___ Input for this task

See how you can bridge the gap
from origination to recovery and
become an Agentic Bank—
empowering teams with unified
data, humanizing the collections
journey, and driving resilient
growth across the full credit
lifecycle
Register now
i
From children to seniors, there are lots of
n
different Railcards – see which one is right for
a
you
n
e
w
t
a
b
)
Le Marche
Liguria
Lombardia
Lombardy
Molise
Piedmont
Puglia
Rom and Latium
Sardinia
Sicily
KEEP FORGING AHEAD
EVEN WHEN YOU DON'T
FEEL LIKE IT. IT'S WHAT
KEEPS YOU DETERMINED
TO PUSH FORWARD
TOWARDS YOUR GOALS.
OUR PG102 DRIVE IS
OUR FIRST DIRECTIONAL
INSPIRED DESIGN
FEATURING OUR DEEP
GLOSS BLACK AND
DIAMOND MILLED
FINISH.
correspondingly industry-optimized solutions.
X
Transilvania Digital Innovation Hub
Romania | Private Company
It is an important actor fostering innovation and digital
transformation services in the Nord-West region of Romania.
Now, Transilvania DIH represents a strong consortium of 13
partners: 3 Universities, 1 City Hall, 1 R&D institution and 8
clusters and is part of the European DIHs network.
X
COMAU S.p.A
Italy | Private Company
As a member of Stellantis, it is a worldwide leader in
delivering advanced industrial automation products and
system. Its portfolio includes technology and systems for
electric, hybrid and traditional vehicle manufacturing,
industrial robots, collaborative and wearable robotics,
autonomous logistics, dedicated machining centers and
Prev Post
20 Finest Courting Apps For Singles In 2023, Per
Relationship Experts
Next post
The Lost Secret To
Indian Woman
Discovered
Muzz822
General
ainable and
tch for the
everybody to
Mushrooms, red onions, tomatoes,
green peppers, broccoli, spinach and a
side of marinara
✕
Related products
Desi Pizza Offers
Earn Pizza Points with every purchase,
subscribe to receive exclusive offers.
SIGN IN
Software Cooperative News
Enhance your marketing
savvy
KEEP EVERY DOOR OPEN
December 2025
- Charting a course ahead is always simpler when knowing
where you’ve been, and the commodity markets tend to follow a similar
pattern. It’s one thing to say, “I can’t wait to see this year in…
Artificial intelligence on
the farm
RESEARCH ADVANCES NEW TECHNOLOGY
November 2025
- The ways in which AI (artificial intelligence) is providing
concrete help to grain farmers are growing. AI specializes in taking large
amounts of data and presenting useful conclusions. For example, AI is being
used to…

______

** Directions **
For the lines from the one containing "ainable and" through the end of the listing above, output each exactly and leave out the rest.

** Answer space **
ainable and
tch for the
everybody to
Mushrooms, red onions, tomatoes,
green peppers, broccoli, spinach and a
side of marinara
✕
Related products
Desi Pizza Offers
Earn Pizza Points with every purchase,
subscribe to receive exclusive offers.
SIGN IN
Software Cooperative News
Enhance your marketing
savvy
KEEP EVERY DOOR OPEN
December 2025
- Charting a course ahead is always simpler when knowing
where you’ve been, and the commodity markets tend to follow a similar
pattern. It’s one thing to say, “I can’t wait to see this year in…
Artificial intelligence on
the farm
RESEARCH ADVANCES NEW TECHNOLOGY
November 2025
- The ways in which AI (artificial intelligence) is providing
concrete help to grain farmers are growing. AI specializes in taking large
amounts of data and presenting useful conclusions. For example, AI is being
used to…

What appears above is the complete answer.